As a landmark achievement in space missions, Indian astronomers have discovered one of the farthest star galaxies in the universe. India’s first Multi-Wavelength Space Observatory “AstroSat” has detected extreme-UV light from a galaxy located 9.3 billion light-years away from Earth. The galaxy called AUDFs01 was discovered by a team of astronomers led by Dr Kanak Saha from the Inter-University Centre for Astronomy and Astrophysics(IUCAA) Pune.
Discovery of Farthest Star Galaxy
The importance and uniqueness of this original discovery can be made out from the fact that it has been reported in the leading international journal “Nature Astronomy” published from Britain. India’s AstroSat/ UVIT was able to achieve this unique feat because the background noise in the UVIT detector is much less than one on the Hubble Space Telescope of US based NASA. The excellent spatial resolution and high sensitivity is a tribute to the hard work of the UVIT core team of scientists for over a decade. This discovery is a very important clue to how the dark ages of the universe ended and there was light in the universe.
Astronomers classify galaxies into three major categories: elliptical, spiral and irregular. These galaxies span a wide range of sizes, from dwarf galaxies containing as few as 100 million stars to giant galaxies with more than a trillion stars. Aside from these three classic categories, astronomers have also identified many unusually shaped galaxies that seem to be in a transitory phase of galactic development. These include those in the process of colliding or interacting, and those with active nuclei ejecting jets of gas.
While the distances between galaxies seem large, so too are galaxies’ diameters. Compared to stars, galaxies are relatively close to one another. They interact and even collide. When galaxies collide, they pass through each other; their stars don’t crash into each other because of the immense distances between them. However, gravitational interactions between colliding galaxies could create new waves of star formation, supernovas and even black holes. Collisions do distort a galaxy’s shape and computer models show that collisions between spiral galaxies can eventually make ellipticals.

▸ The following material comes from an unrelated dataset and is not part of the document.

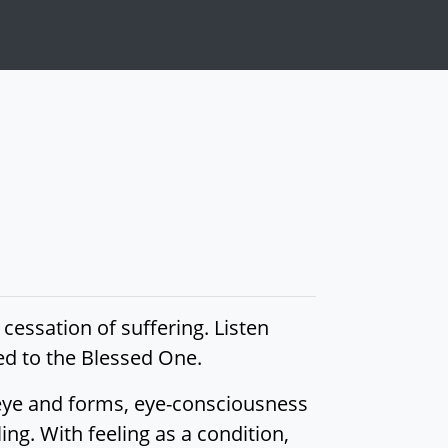
 cessation of suffering. Listen
lied to the Blessed One.
 eye and forms, eye-consciousness
ing. With feeling as a condition,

Four billion years from now, our own Milky Way galaxy is destined for a collision with the neighboring spiral Andromeda galaxy. The Sun will likely be flung into a new region of our galaxy, but our Earth and solar system are in no danger of being destroyed. Andromeda, also known as M31, is now 2.5 million light-years away, but it is inexorably falling toward the Milky Way under the mutual pull of gravity between the two galaxies and the invisible dark matter that surrounds them both.